Os cem alunos inscritos na Universidade de Verão do PSD, a maioria filiados no partido, com idades entre os 16 e os 30 anos, estão organizados em grupos e tinham hoje de apresentar uma análise do estudo e soluções para aproximar os jovens da política.
«Este partido preocupa-se com a regeneração partidária, mas há outros partidos que não se preocupam. É necessário criar quotas para jovens neste momento – até pode ser que no futuro sejam abolidas», defendeu Rui Jacinto, de 20 anos, em representação do grupo verde.
«Os partidos têm de ter jovens, têm de ter novas ideologias», acrescentou. Uma colega de outro grupo questionou se as quotas não podem afastar os melhores quadros dos partidos.
Sílvia Oliveira, de 25 anos, respondeu: «Porque é que os melhores não podem estar entre os jovens? Podem lá estar e devemos apostar neles».
A seguir, Fausto Amaral, de 17 anos, animou a sala ao apresentar, em tom confiante, as propostas do grupo bege, defendendo a realização de referendos como forma de aproximar os jovens da política.
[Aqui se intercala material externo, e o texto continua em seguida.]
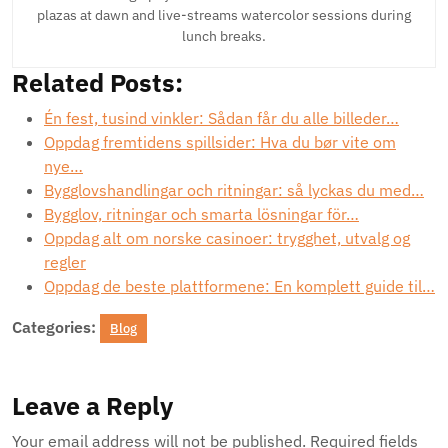
plazas at dawn and live-streams watercolor sessions during
lunch breaks.
Related Posts:
Én fest, tusind vinkler: Sådan får du alle billeder…
Oppdag fremtidens spillsider: Hva du bør vite om
nye…
Bygglovshandlingar och ritningar: så lyckas du med…
Bygglov, ritningar och smarta lösningar för…
Oppdag alt om norske casinoer: trygghet, utvalg og
regler
Oppdag de beste plattformene: En komplett guide til…
Categories:
Blog
Leave a Reply
Your email address will not be published.
Required fields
«Nem sempre há matérias para referendar», observou.
«Mas há-de haver uma ou outra coisinha que de seis em seis meses é possível colocar de forma mais aberta e interventiva à opinião pública», completou.
«Os jovens quando há referendos participam muito», salientou Fausto Amaral.
A realização de referendos foi defendida por outros alunos da Universidade de Verão, uma actividade formativa promovida pelo Instituto Francisco Sá Carneiro e dirigida pelo eurodeputado do PSD Carlos Coelho.
Aulas de formação cívica nas escolas e o estímulo à participação dos jovens em associações locais foram ideias sugeridas por vários grupos. A comunicação directa entre os agentes políticos e os cidadãos também foi defendida.
Outras propostas apresentadas foram aproveitar a televisão para entusiasmar os jovens pela política, «através de programas de televisão do género dos Morangos com Açúcar», e diminuir a idade mínima para votar dos 18 para os 16 anos.
De acordo com Carlos Coelho, os alunos da Universidade de Verão do PSD são seleccionados anualmente em função do currículo e de «um retrato psicológico» traçado com base nas motivações, aspirações, intervenção cívica e nos livros, filmes e hobbies que apontam como favoritos.
Segundo o eurodeputado, a escolha tem ainda em conta as idades e os locais de residência dos jovens, para se obter um conjunto o mais diversificado possível.